When I was pursuing my pastoral ministry degree in Colorado Springs, I interviewed for a job as an Architectural Designer. The boss mentioned how he was so busy and hardly had time to get things done and needed someone to come in and take some of the load off of him. I told him that I would make it my job to make his job easier.
It wasn’t easy. He had worked so long doing most things by himself that he had a hard time letting go. The problem was not with easy tasks – he delegated those easily. But he found it hard to trust people to do the more important things. I was not the first person he hired with the hope of rescue. It made for a very tense atmosphere in the office. Eventually, together, we were able to wrest things from him, and proved we were capable. The difference it made emotionally was incredible, and morale shot through the roof!
10 So Joshua fought the Amalekites as Moses had ordered, and Moses, Aaron and Hur went to the top of the hill. 11 As long as Moses held up his hands, the Israelites were winning, but whenever he lowered his hands, the Amalekites were winning. 12 When Moses’ hands grew tired, they took a stone and put it under him and he sat on it. Aaron and Hur held his hands up—one on one side, one on the other—so that his hands remained steady till sunset. 13 So Joshua overcame the Amalekite army with the sword. (Exodus 17:10-13)
Here we see two people becoming co-laborers with Moses – sharing his load. It is a wonderful picture of the role of fellow Christ-followers, to come alongside one another. It is also a testimony for how we ought to support those in leadership. How might you be able to support your pastor’s ministry? Your youth pastor? Your children’s pastor? Your worship Pastor? Your small group leader? How can you be Aaron and Hur in your church?

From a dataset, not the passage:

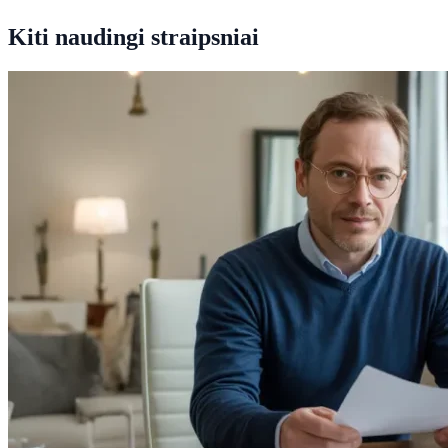
Kiti naudingi straipsniai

This is also a message for leaders. Right after this we are told of Jethro coming to Moses to tell him he needed to share leadership. I’ve often wondered if Jethro was inspired to offer this advice because of this battle. Can we leaders submit ourselves to the ready and able help of our brothers and sisters in Christ? Do we really have to do it all? Are we really the only ones who can do it right? Is perfection really that important?